Figures suggest that approximately 1 in 5 adults over 65 in the USA is suffering from type 2 diabetes. The condition is more prominent amongst, Hispanics, Native Americans, African Americans and Non-Hispanic Whites and is somewhat more common in older women than men.
The origin of type 2 diabetes is a mystery and, while it is thought that there is a genetic component to the disease there is far less evidence for this than is found in the case of type 1 diabetes. There is however clear evidence that environmental factors play a significant role in the development of type 2 diabetes and this is especially true in the case of obesity, insufficient exercise and a sedentary lifestyle.
Many people believe that type 1 and type 2 diabetes are identical and that the difference lies just in the name, with type 1 diabetes referring to the disease in children and type 2 diabetes referring to the disease in adults. This in not however so and, while there are some similarities, type 1 and type 2 diabetes are quite different conditions and require quite different treatment.
With type 1 diabetes the body cannot produce insulin, which is needed for the transfer of glucose (the body's principle source of energy) from the blood into the cells of the body.

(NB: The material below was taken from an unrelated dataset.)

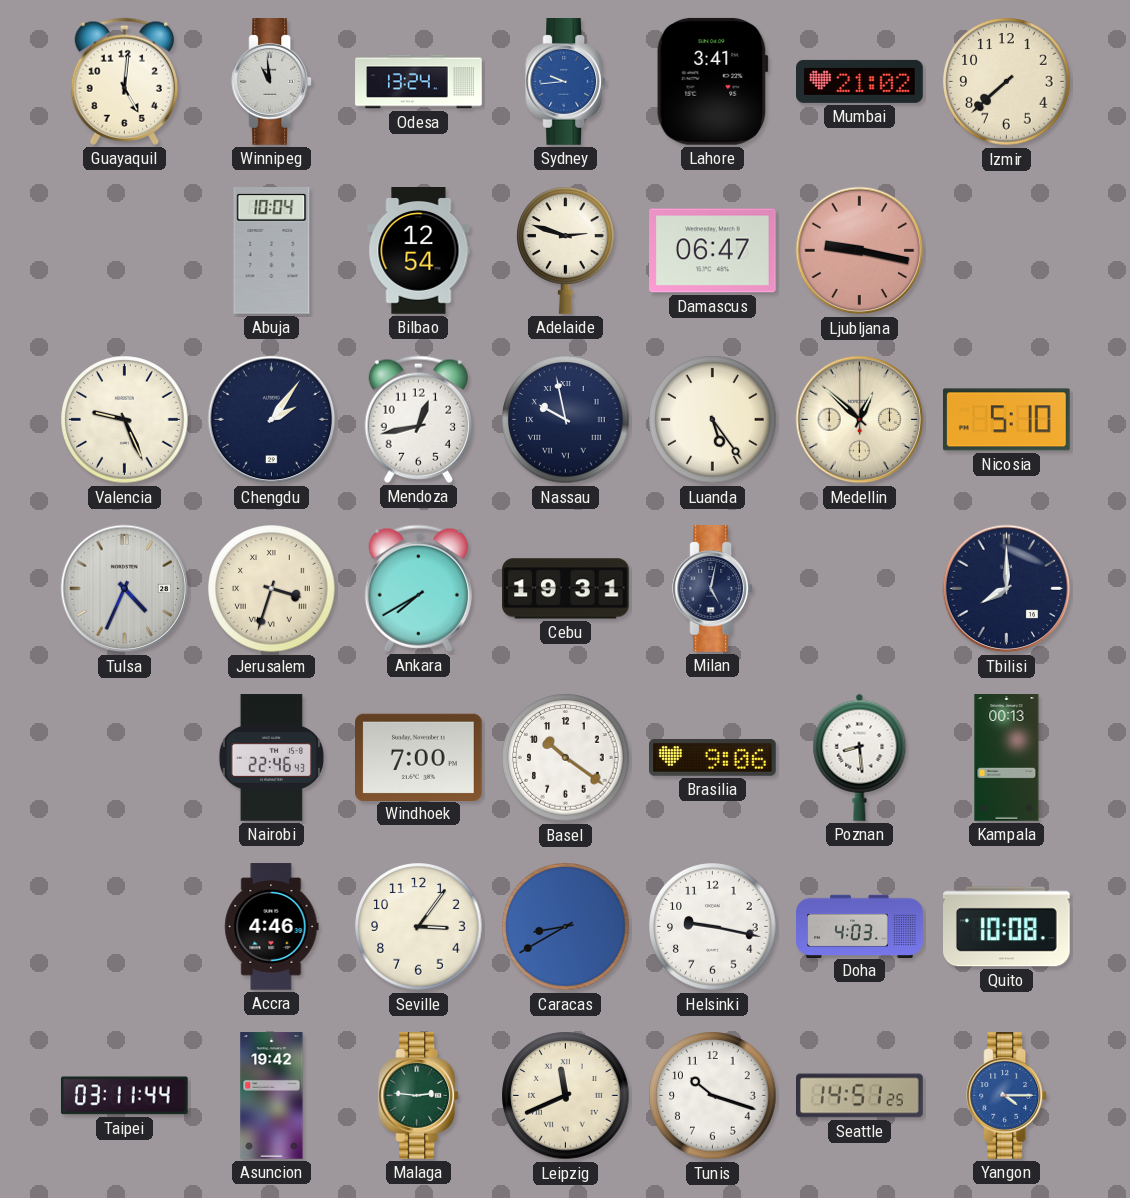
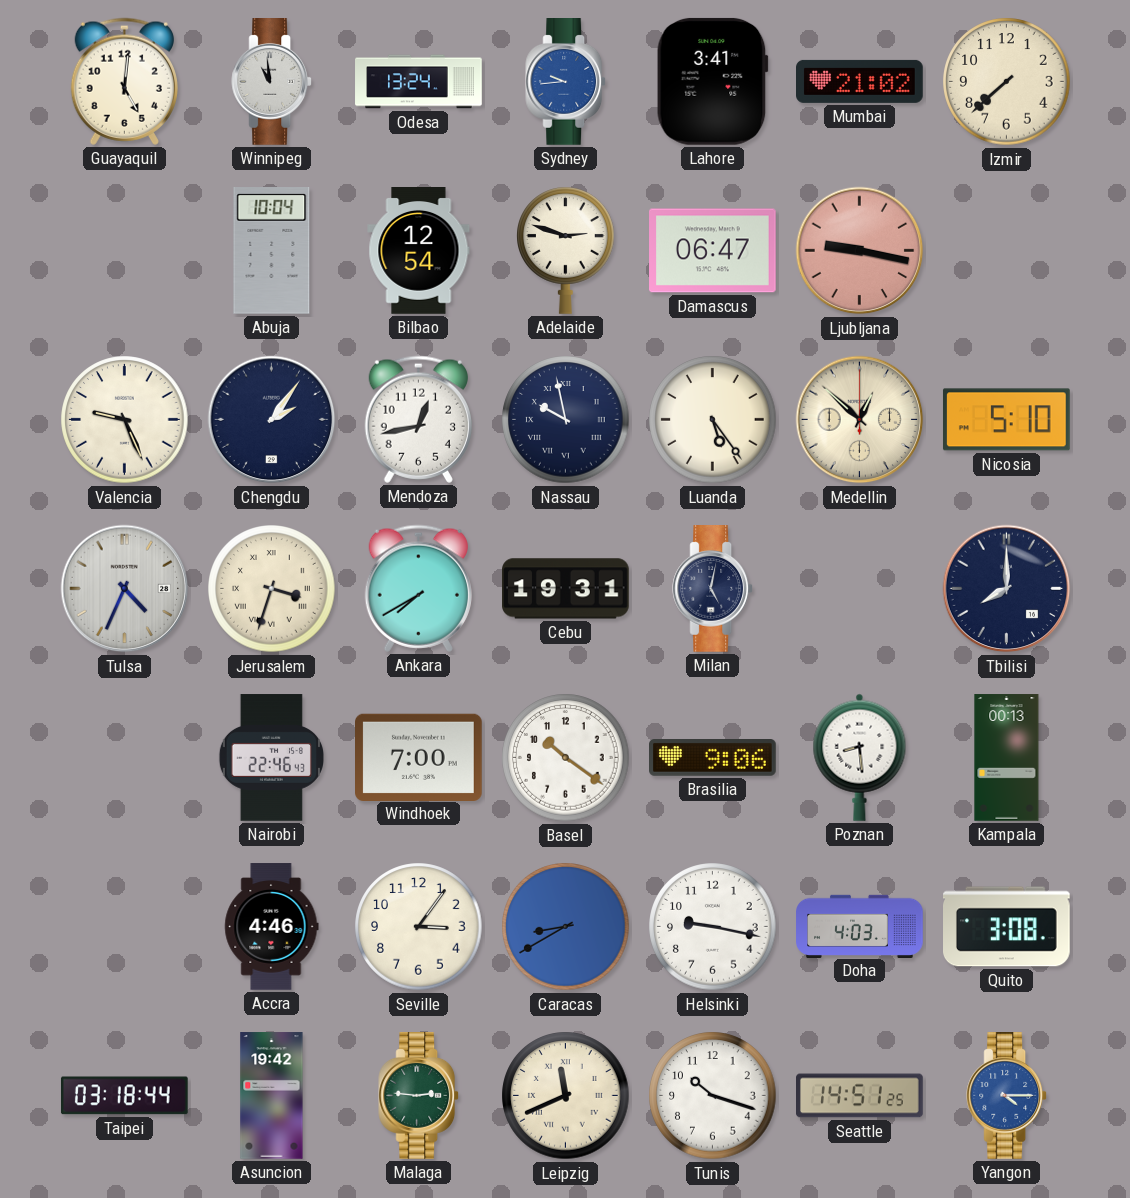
Quito: 10:08 -> 3:08
Taipei: 03:11 -> 03:18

With type 2 diabetes the problem is not that the body cannot produce insulin but that the body develops a resistance to insulin.
Currently there is no cure for type 2 diabetes which is a chronic condition and treatment is therefore aimed at managing the condition in order to lower the rate of complications many of which can be life-threatening. Additionally, treatment is aimed at maintaining a good quality of life for the sufferer.
At first, patients with type 2 diabetes are treated using a very carefully designed program of diet and exercise (which includes a weight loss program where this is necessary) and this can prove to be extremely effective in controlling glucose levels within the blood and can generally improve a patient's sensitivity to insulin markedly. When this treatment does not prove to be successful, or in cases where the condition progresses, type 2 diabetes is generally treated using a variety of medication.